Victoria Cruz
El blanco dominaba la escena. Camisas, flores, cartulinas y velas encendidas que temblaban con el viento de la tarde. Puebla estaba de luto, pero también de pie. Con miedo, sí; con rabia contenida, también. Pero sobre todo con una convicción repetida en voz baja y luego en coro: basta.
Lo que debía ser una noche de celebración terminó convertido en tragedia. En minutos, la violencia irrumpió en el bar Sala del Despecho y apagó la vida de jóvenes que compartían risas, música y planes. La ciudad volvió a estremecerse ante un dolor que, para muchos, ya no es sorpresa, sino herida recurrente.

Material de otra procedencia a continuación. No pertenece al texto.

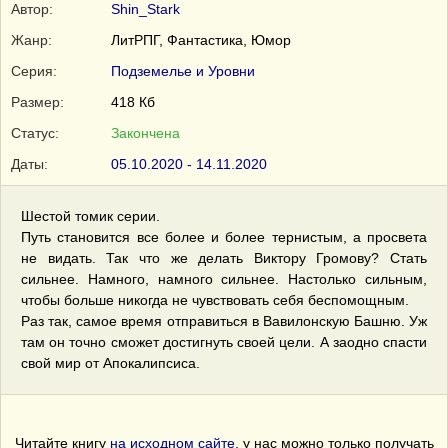
Автор:
Shin_Stark
Жанр:
ЛитРПГ, Фантастика, Юмор
Серия:
Подземелье и Уровни
Размер:
418 Кб
Статус:
Закончена
Даты:
05.10.2020 - 14.11.2020
Шестой томик серии.
Путь становится все более и более тернистым, а просвета
не видать. Так что же делать Виктору Громову? Стать
сильнее. Намного, намного сильнее. Настолько сильным,
чтобы больше никогда не чувствовать себя беспомощным.
Раз так, самое время отправиться в Вавилонскую Башню. Уж
там он точно сможет достигнуть своей цели. А заодно спасти
свой мир от Апокалипсиса.
Читайте книгу
на исходном сайте
, у нас можно только получать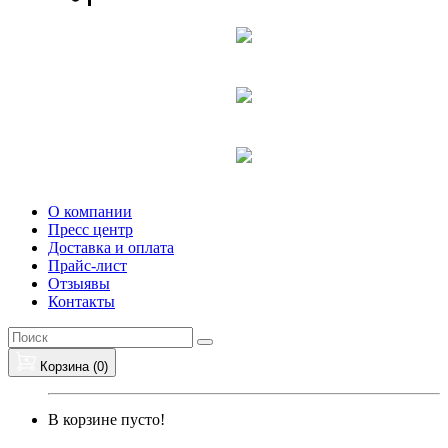
О компании
Пресс центр
Доставка и оплата
Прайс-лист
Отзыявы
Контакты
Корзина (
0
)
В корзине пусто!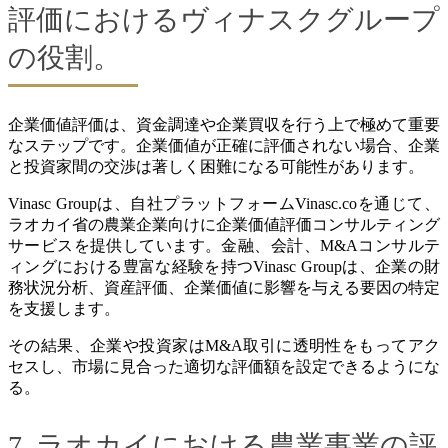
評価におけるヴィナスクグループ
の役割。
企業価値評価は、資金調達や企業買収を行う上で極めて重要
なステップです。企業価値が正確に評価されない場合、企業
と投資家間の交渉は著しく困難になる可能性があります。
Vinasc Groupは、自社プラットフォームVinasc.coを通じて、
ラオカイ省の農業企業向けに企業価値評価コンサルティング
サービスを提供しています。金融、会計、M&Aコンサルテ
ィングにおける豊富な経験を持つVinasc Groupは、企業の財
務状況分析、資産評価、企業価値に影響を与える要因の特定
を支援します。
その結果、企業や投資家はM&A取引に透明性をもってアク
セスし、市場に見合った適切な評価額を設定できるようにな
る。
7. ラオカイにおける農業事業の評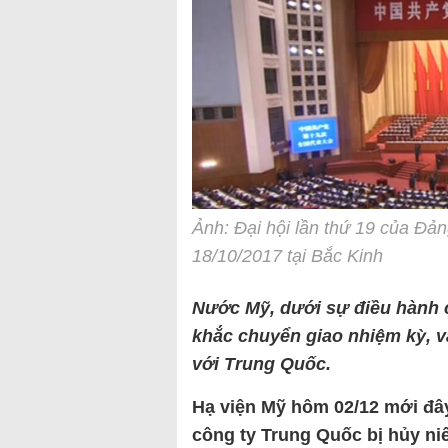
Ảnh: Đại hội lần thứ 19 của Đ
18/10/2017 tại Bắc Kinh
Nước Mỹ, dưới sự điều hành 
khắc chuyển giao nhiệm kỳ, v
với Trung Quốc.
Hạ viện Mỹ hôm 02/12 mới đây
công ty Trung Quốc bị hủy ni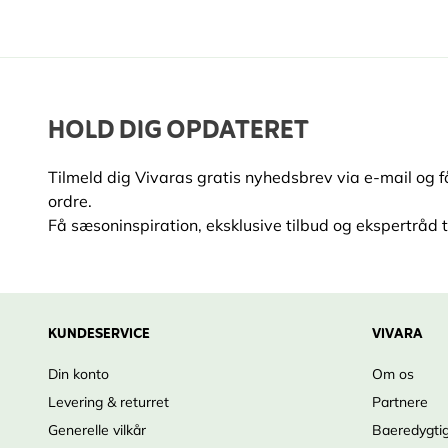
HOLD DIG OPDATERET
Tilmeld dig Vivaras gratis nyhedsbrev via e-mail og 
ordre.
Få sæsoninspiration, eksklusive tilbud og ekspertråd ti
KUNDESERVICE
VIVARA
Din konto
Om os
Levering & returret
Partnere
Generelle vilkår
Baeredygti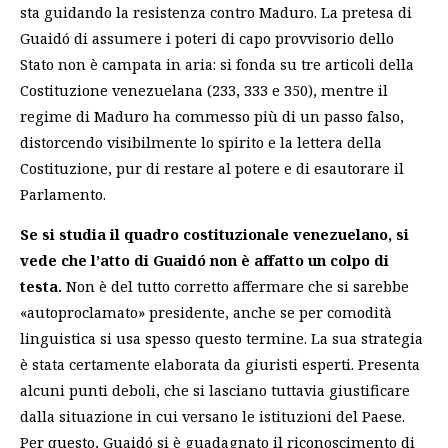
sta guidando la resistenza contro Maduro. La pretesa di
Guaidó di assumere i poteri di capo provvisorio dello
Stato non è campata in aria: si fonda su tre articoli della
Costituzione venezuelana (233, 333 e 350), mentre il
regime di Maduro ha commesso più di un passo falso,
distorcendo visibilmente lo spirito e la lettera della
Costituzione, pur di restare al potere e di esautorare il
Parlamento.
Se si studia il quadro costituzionale venezuelano, si
vede che l’atto di Guaidó non è affatto un colpo di
testa.
Non è del tutto corretto affermare che si sarebbe
«autoproclamato» presidente, anche se per comodità
linguistica si usa spesso questo termine. La sua strategia
è stata certamente elaborata da giuristi esperti. Presenta
alcuni punti deboli, che si lasciano tuttavia giustificare
dalla situazione in cui versano le istituzioni del Paese.
Per questo, Guaidó si è guadagnato il riconoscimento di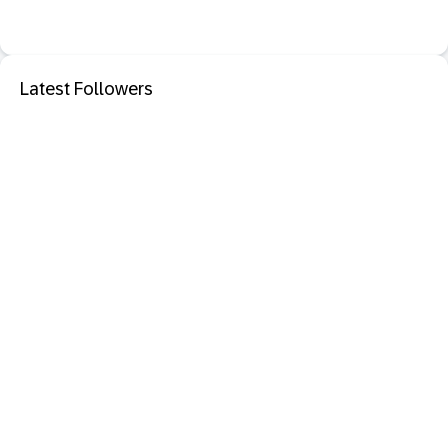
Latest Followers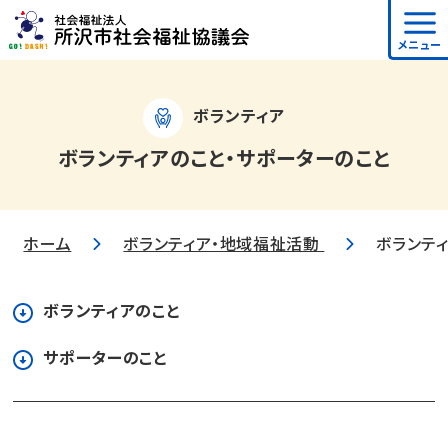
メニュー
ボランティア
ボランティアのこと・サポーターのこと
ホーム
ボランティア・地域福祉活動
ボランテ
ボランティアのこと
サポーターのこと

Frente al lugar del atentado, familiares, amigos y ciudadanos comenzaron a reunirse en una marcha pacífica. No hubo gritos de confrontación; hubo silencio denso, abrazos largos y miradas que evitaban quebrarse. Cada paso hacia el punto donde todo cambió parecía pesar más que el anterior.
A la movilización se sumó también la familia de Mayca, víctima de un accidente vial en la Atlixcáyotl, que decidió unir su duelo a la exigencia colectiva de justicia. Dos historias distintas, un mismo reclamo: vivir sin miedo.
Vestidos de blanco, símbolo de esperanza y resistencia, escucharon las palabras de la hermana de Joaquín. Su voz, firme pese al dolor, pidió memoria y verdad. Después habló el padre de Emmanuel. Recordó que ninguna sociedad debería acostumbrarse a despedir a sus hijos ni a preguntarse si regresarán a casa. “No podemos normalizar el miedo”, dijo. Y el silencio que siguió fue más elocuente que cualquier consigna.
Se guardó un minuto de silencio. Sesenta segundos que parecieron eternos. Luego, los aplausos rompieron la quietud. No eran celebración, eran promesa. Promesa de no olvidar.
En la banqueta colocaron una lona con las imágenes de los jóvenes. Encendieron velas una a una, como si cada llama fuera una pequeña declaración de resistencia. Algunas personas dejaron cartas, otras flores; todas dejaron algo de sí.
La noche cayó lentamente mientras una melodía dedicada a ellos comenzó a sonar. Algunos cantaron, otros lloraron en silencio. Puebla, herida, cerró el acto con un mensaje que flotó en el aire mucho después de apagarse las velas: paz en las calles, justicia para sus jóvenes y memoria viva para que el dolor no se repita.